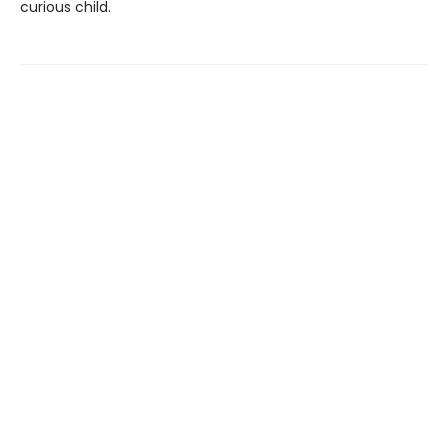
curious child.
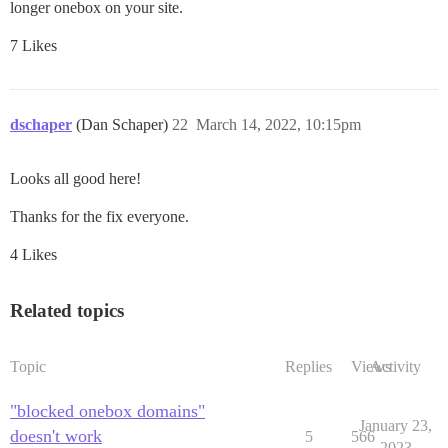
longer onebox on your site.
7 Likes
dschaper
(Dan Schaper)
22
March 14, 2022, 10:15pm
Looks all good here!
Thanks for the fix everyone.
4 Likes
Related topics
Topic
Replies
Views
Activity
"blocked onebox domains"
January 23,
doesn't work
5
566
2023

========================================================================

## Task statement
Copy out the full material exactly. Pictures should not appear in it.

## Response
curious child.
longer onebox on your site.
7 Likes
dschaper
(Dan Schaper)
22
March 14, 2022, 10:15pm
Looks all good here!
Thanks for the fix everyone.
4 Likes
Related topics
Topic
Replies
Views
Activity
"blocked onebox domains"
January 23,
doesn't work
5
566
2023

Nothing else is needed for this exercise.